La pédophilie féminine est longtemps demeurée un tabou. Il faut le briser
LE PLUS. Le 2 juin, au Canada, une femme a été mise en inculpation pour avoir soumis son fils de quatre ans à un tournage pédopornographique. Émoi outre-Atlantique : comment une mère peut-elle abuser de son propre enfant ? Le criminologue et sexologue Jacques Waynberg lève pour Le Plus : un tabou terrible : celui de la pédophilie féminine.
La presse canadienne vient de révéler l’inculpation d’une femme âgée de 43 ans, qui a soumis son fils de quatre ans à un tournage pédopornographique. Cette révélation suscite un émoi effaré outre-Atlantique. Comment peut-on, lorsqu’on est mère, abuser sexuellement de son propre enfant ?
Longtemps occultés, les comportements incestueux et pédophiles féminins ne sont étudiés que depuis la fin des années 1980. La reconnaissance d’une telle rupture de l’image sacro-sainte de la mère est demeurée longtemps un tabou incontournable, indicible… Qu’il a bien fallu briser sous l’effet du tapage médiatique accompagnant, depuis, des procès hors normes.
Des indices anatomiques du viol absents
Cet embarras se retrouve dans les statistiques officielles qui tendent à chiffrer la proportion de femmes poursuivies devant les tribunaux pour agression sexuelle sur mineurs : 3,18% en 1999, par exemple, selon le service national d’accueil téléphonique pour l’enfance en danger. En 2012, le ministère de la Justice dénombre 5 femmes jugées pour viol sur mineur par ascendant, contre 114 condamnés côté masculin.
Chacun s’accorde à penser que cette incidence est sous-estimée, notamment lorsque les victimes sont des garçons, puisque les indices anatomiques du viol vont être absents. Les auteurs américains Kaplan et Green, en 1995, en témoignent en publiant une fourchette d’implication féminine des délits sexuels sur mineurs s’étendant entre 4% et 24 % au cours de leurs travaux successifs.
Les femmes, exemptes des tendances perverses ?
La perplexité des chercheurs à observer la suspension d’un privilège d’impunité concernant la sexualité féminine est finalement illusoire : les puissants courants d’opinion qui prônent l’égalité hommes-femmes dans tous les domaines de la vie, professionnelle ou domestique, inspirent désormais une vision plus réaliste.
Tout l’arsenal d’émotions et de pulsions qui campent le profil type masculin est donc a priori présent chez les femmes. Il n’y a donc aucune raison de penser qu’elles soient exemptes des mêmes besoins, des mêmes défaillances, des mêmes traits psychiques pathogènes, des mêmes tendances perverses que les hommes.

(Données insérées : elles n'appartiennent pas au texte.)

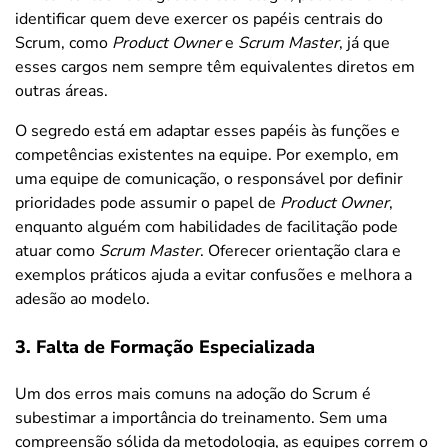
identificar quem deve exercer os papéis centrais do
Scrum, como
Product Owner
e
Scrum Master
, já que
esses cargos nem sempre têm equivalentes diretos em
outras áreas.
O segredo está em adaptar esses papéis às funções e
competências existentes na equipe. Por exemplo, em
uma equipe de comunicação, o responsável por definir
prioridades pode assumir o papel de
Product Owner
,
enquanto alguém com habilidades de facilitação pode
atuar como
Scrum Master
. Oferecer orientação clara e
exemplos práticos ajuda a evitar confusões e melhora a
adesão ao modelo.
3. Falta de Formação Especializada
Um dos erros mais comuns na adoção do Scrum é
subestimar a importância do treinamento. Sem uma
compreensão sólida da metodologia, as equipes correm o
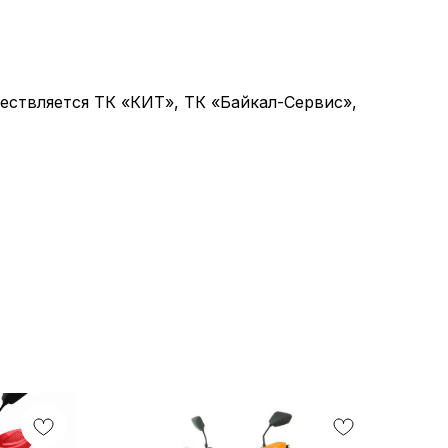
ствляется ТК «КИТ», ТК «Байкал-Сервис»,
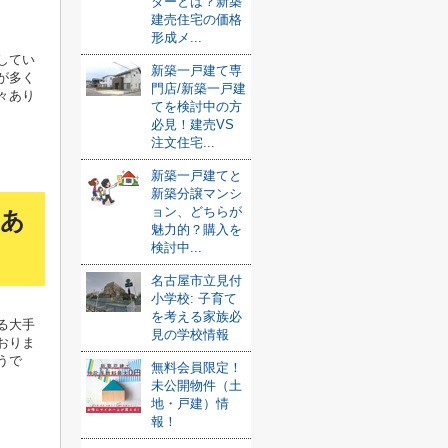
ダーとは？新築
建売住宅の価格
形成メ...
してい
新築一戸建て専
が多く
門店/新築一戸建
々あり
てを検討中の方
必見！建売VS
注文住宅...
新築一戸建てと
新築分譲マンシ
ョン、どちらが
あ
魅力的？購入を
検討中...
名古屋市立見付
小学校: 子育て
を考える家族必
る大手
見の学校情報
おりま
うで
無料会員限定！
未公開物件（土
地・戸建）情
報！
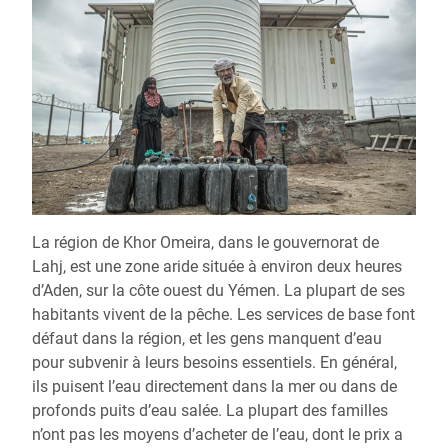
La région de Khor Omeira, dans le gouvernorat de
Lahj, est une zone aride située à environ deux heures
d’Aden, sur la côte ouest du Yémen. La plupart de ses
habitants vivent de la pêche. Les services de base font
défaut dans la région, et les gens manquent d’eau
pour subvenir à leurs besoins essentiels. En général,
ils puisent l’eau directement dans la mer ou dans de
profonds puits d’eau salée. La plupart des familles
n’ont pas les moyens d’acheter de l’eau, dont le prix a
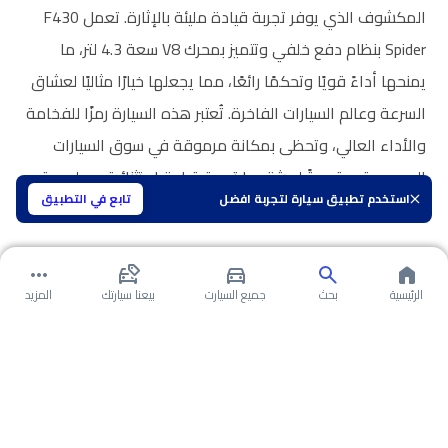
المكشوف الذي يوفر تجربة قيادة مليئة بالإثارة. تعمل F430
Spider بنظام دفع خلفي وتتميز بمحرك V8 سعة 4.3 لتر، ما
يمنحها أداءً قويًا وتحكمًا رائعًا، مما يجعلها خيارًا مثاليًا لعشاق
السرعة وعالم السيارات الفاخرة. تُعتبر هذه السيارة رمزًا للفخامة
والأداء العالي، وتحظى بمكانة مرموقة في سوق السيارات
السعودية، مقدمةً لمشتريها تجربة قيادة استثنائية مع لمسة
استخدم تطبيق سيارة لتجربة افضل
تابع في التطبيق
من التميز والإبداع.
الرئيسية
بحث
جميع السيارت
بيعنا سيارتك
المزيد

Circonstances “atténuantes”
Il n’en demeure pas moins que le lien maternel crée dans l’inceste une aversion invincible. L’expertise médico-judiciaire doit néanmoins dénombrer objectivement les facteurs de fragilités, de prédispositions, de responsabilité, qui sont en amont du passage à l’acte.
Deux circonstances “atténuantes” sont à identifier. La vie des femmes pédophiles est souvent marquée d’épisodes d’agressions sexuelles dont elles ont été elles-mêmes les victimes. Par ailleurs, leur dangerosité à moyen terme et les risques de récidive sont d’autant plus difficiles à évaluer, que les faits incriminés mettent parfois en scène un coauteur, souvent le mari ou le compagnon.
En fin de compte, considérant les procédures “thérapeutiques” comme incertaines concernant les prédatrices, et parfaitement aléatoires concernant leurs victimes, l’accent doit être mis sur la prévention de tels agissements.
Une législation contre-productive
L’écoute de personnes qui se sentent en danger relève conjointement des pratiques psychiatriques et sexologiques. Psychiatrique, afin de discerner les failles qui minent la conscience, sexologique, afin d’élucider les conflits sexuels qui aliènent le vécu parental et prennent les enfants en otage.
Or le législateur a imprudemment réduit le nombre de consultations en matière de criminologie prédictive, en fixant dans le Code pénal, en janvier 2004 (article 226-14), des dérogations au secret professionnel, lorsque des informations dites préoccupantes sont révélées notamment au corps médical.
Cette mesure de bon sens pour la sauvegarde de l’enfance a un effet contre-productif inattendu : les femmes en difficulté, en souffrance, en réparation, n’osent plus se confier de crainte d’être dénoncées.
À des situations aussi critiques et douloureuses, n’opposons pas de façon obsessionnelle le bouclier de la loi comme seule mesure de réhabilitation. Faisons savoir que, sous couvert du serment d’Hippocrate, le médecin demeure le garant de l’ordre public, mais aussi du respect de tout être humain.